Colas Duflo, professeur à l’Université de Picardie Jules Verne, est spécialiste de la littérature et de la philosophie françaises du XVIIIe siècle. Il est l’auteur de le jeu de Pascal à Schiller et Jouer et philosopher.

" Jeux d'enfants " (1560) de Pieter Bruegel l'Ancien (1525-1569). Kunsthistorisches Museum Wien - Vienne.

 » Jeux d’enfants  » (1560) de Pieter Bruegel l’Ancien (1525-1569). Kunsthistorisches Museum Wien – Vienne.

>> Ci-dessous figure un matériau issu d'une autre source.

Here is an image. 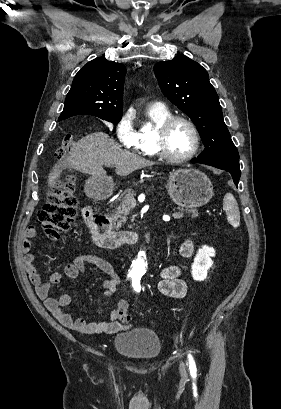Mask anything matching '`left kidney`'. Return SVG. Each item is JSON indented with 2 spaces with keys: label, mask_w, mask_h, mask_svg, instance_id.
Masks as SVG:
<instances>
[{
  "label": "left kidney",
  "mask_w": 281,
  "mask_h": 409,
  "mask_svg": "<svg viewBox=\"0 0 281 409\" xmlns=\"http://www.w3.org/2000/svg\"><path fill=\"white\" fill-rule=\"evenodd\" d=\"M211 257H215L213 247L203 245L201 249H198L197 255L194 257V263H192L191 267V275L194 281H204V279H206L208 269L213 265Z\"/></svg>",
  "instance_id": "1"
}]
</instances>
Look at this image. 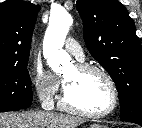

Le mot d’ordre que Socrate avait pris pour Maxime et qui était inscrit au fronton du temple de Delphes était « Connais-toi toi même ». On peut l’interpréter de diverses façons, mais au minimum, il veut dire « essaie de comprendre ce que tu es, ce que tu fais, ce que tu penses ». On peut envisager deux façons de procéder : soit par une analyse directe des pratiques, soit de façon plus indirecte par une analyse de l’histoire de nos idées. La 2ème démarche (comprendre l’histoire de nos idées) est très souvent nécessaire pour accomplir la première : analyser directement ce que nous pensons. Pour ce faire, il faut analyser l’histoire des concepts, des notions avec lesquelles nous pensons, notre bagage culturel, reçu de façon inconsciente la plupart du temps. Nous nous posons des questions qui sont souvent produites par une tradition culturelle qu’il faut essayer de retracer si on veut comprendre pourquoi nous nous posons de telles questions.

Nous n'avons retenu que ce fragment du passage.